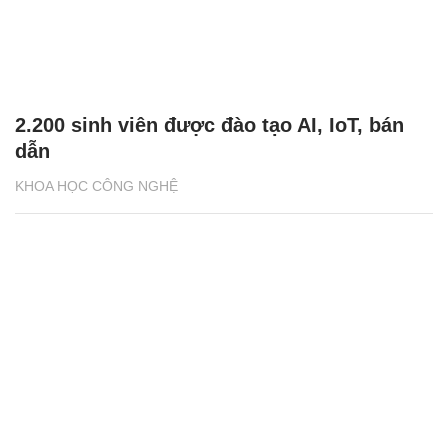
2.200 sinh viên được đào tạo AI, IoT, bán
dẫn
KHOA HỌC CÔNG NGHỆ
+-------+
### What to produce:
Would you reproduce each line of the material exactly, omitting the images?

### Answer for this exercise:
2.200 sinh viên được đào tạo AI, IoT, bán
dẫn
KHOA HỌC CÔNG NGHỆ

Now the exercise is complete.